The panino con verdure grigliate works only because the vegetables are grilled before they ever meet the bread, and that is the rule the whole sandwich turns on. Raw courgette, aubergine, and peppers weep water into a crumb and collapse into a damp salad in the hand; the same vegetables taken over a flame have had their moisture driven off and replaced with char, so they behave like a developed filling instead of a heap of slices. Char, not water, is the operative distinction. The grill concentrates what the vegetables have and adds a smoky edge they cannot get any other way, and that is what makes them substantial enough to be the body of a sandwich rather than a garnish in one.

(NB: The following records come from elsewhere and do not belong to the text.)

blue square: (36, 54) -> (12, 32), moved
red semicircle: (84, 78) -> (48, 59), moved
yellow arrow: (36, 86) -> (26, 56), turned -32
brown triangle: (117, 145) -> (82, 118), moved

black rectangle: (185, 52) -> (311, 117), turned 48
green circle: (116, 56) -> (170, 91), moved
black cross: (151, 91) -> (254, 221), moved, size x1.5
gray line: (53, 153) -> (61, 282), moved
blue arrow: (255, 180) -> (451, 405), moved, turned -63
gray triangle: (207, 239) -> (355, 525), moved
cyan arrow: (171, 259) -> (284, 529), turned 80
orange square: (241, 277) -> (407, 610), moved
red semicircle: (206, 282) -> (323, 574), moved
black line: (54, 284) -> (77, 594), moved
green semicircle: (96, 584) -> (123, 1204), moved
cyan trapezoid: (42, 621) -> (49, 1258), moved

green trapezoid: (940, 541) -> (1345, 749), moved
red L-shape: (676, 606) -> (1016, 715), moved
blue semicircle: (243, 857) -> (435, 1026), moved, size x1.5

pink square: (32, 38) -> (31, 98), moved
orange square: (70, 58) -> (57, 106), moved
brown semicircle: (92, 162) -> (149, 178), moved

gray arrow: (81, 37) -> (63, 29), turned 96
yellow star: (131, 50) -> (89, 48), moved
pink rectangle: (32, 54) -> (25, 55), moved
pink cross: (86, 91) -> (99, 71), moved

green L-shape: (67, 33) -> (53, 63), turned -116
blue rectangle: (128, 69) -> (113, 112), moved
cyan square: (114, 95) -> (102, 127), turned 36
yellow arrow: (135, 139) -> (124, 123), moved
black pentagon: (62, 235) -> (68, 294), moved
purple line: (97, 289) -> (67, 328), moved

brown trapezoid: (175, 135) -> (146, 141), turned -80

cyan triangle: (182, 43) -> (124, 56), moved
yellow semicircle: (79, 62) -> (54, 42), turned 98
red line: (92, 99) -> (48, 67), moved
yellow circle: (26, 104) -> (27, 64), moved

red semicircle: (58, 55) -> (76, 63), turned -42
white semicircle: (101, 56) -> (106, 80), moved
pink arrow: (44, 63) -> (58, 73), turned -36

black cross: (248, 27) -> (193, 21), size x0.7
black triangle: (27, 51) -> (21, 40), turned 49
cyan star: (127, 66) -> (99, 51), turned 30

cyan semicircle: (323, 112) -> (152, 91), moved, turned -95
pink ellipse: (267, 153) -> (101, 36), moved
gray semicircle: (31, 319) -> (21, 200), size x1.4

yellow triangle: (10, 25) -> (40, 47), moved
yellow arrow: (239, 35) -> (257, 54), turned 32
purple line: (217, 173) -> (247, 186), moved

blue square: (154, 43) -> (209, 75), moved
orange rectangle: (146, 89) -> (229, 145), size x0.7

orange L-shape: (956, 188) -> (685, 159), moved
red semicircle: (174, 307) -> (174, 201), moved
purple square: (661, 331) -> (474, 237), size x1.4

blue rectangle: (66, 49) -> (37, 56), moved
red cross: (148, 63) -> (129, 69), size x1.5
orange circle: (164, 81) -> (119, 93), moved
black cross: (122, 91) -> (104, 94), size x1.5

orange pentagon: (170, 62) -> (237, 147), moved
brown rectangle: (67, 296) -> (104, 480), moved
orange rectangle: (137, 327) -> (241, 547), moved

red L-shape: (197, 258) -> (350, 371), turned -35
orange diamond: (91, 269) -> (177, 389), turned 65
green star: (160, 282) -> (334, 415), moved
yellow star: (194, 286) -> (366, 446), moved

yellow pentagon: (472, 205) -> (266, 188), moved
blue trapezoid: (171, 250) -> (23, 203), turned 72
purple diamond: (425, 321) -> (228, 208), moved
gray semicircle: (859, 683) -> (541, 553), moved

The craft is in the grilling and the dressing, and almost none of it happens at assembly. The vegetables are sliced lengthways, salted to pull out water, and grilled hard enough to take real colour and a bittersweet smoky edge, then drained so they season the bread rather than flood it. They are dressed warm with olive oil and a little vinegar or lemon, often with garlic and torn basil, the acid keeping the oil from sitting heavy and the salt from going flat. Because the vegetables carry no fat or salt of their own beyond what is added, the seasoning has to be deliberate and generous. A spread of pesto or a soft cheese is the usual binder, waterproofing the crumb and giving the loose filling something to hold to where a meat would. It is good at room temperature and often better an hour after building than a minute, the marinade settling into the bread rather than soaking it.
The variations are about which vegetable leads and what binds them: the aubergine-forward build, the pepper-weighted one, the version with a creamy stracchino or mozzarella spread through it, the one finished with rocket for a peppery top note. Each is a different cooked vegetable on the same bread, and each deserves its own article rather than being crowded in here.